### Assigned task
Copies of all lines that contain "Toyota" are needed; take them from the data below.

(Saved entries)
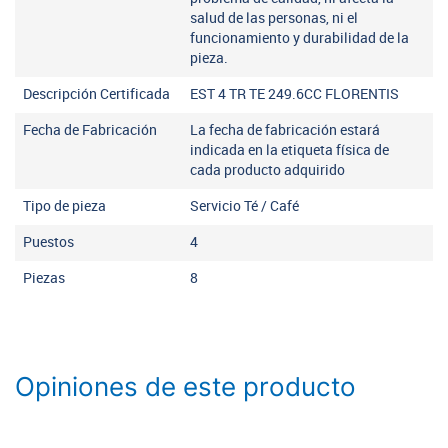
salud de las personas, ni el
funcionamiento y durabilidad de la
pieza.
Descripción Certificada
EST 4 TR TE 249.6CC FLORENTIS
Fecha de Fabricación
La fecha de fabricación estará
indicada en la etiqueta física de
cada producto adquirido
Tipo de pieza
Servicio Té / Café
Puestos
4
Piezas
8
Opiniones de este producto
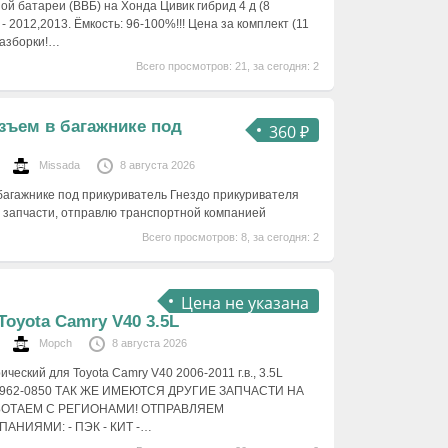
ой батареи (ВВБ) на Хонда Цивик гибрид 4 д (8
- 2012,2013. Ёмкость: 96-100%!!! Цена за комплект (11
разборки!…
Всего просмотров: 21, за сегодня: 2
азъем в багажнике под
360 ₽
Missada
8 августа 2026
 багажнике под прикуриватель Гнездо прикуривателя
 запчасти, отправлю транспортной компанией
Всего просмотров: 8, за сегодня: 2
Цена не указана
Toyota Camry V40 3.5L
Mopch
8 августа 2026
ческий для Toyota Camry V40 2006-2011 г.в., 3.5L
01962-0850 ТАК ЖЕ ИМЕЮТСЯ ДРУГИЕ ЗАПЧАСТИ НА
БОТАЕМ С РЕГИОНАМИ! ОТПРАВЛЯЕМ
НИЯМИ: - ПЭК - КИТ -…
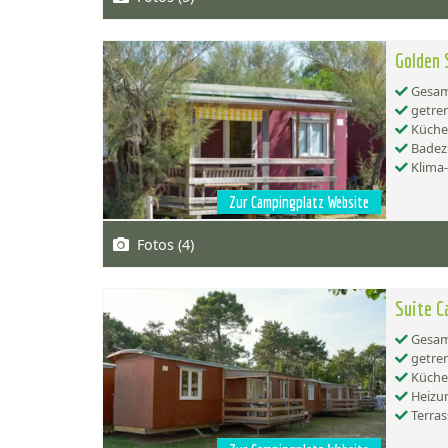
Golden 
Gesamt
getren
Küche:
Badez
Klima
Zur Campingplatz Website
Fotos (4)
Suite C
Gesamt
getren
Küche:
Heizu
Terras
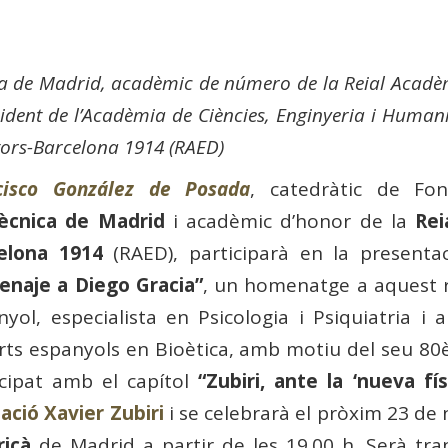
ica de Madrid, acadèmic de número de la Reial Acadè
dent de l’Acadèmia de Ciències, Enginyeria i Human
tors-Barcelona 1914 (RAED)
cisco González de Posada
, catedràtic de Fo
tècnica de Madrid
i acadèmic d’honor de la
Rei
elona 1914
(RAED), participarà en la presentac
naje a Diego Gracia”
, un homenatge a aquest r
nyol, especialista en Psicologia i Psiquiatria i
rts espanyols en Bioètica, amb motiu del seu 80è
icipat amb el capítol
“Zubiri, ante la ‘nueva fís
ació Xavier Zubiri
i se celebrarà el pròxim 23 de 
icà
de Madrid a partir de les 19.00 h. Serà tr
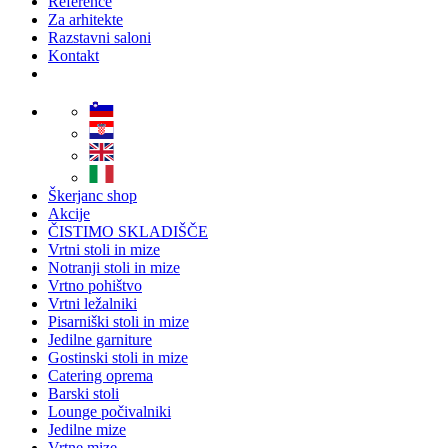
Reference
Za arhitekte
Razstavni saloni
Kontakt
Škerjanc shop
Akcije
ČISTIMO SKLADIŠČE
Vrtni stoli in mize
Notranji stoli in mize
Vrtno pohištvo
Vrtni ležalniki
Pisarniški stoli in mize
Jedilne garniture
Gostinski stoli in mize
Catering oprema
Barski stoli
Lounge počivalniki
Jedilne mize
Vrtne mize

### Solution to this problem
Toyota Camry V40 3.5L
ческий для Toyota Camry V40 2006-2011 г.в., 3.5L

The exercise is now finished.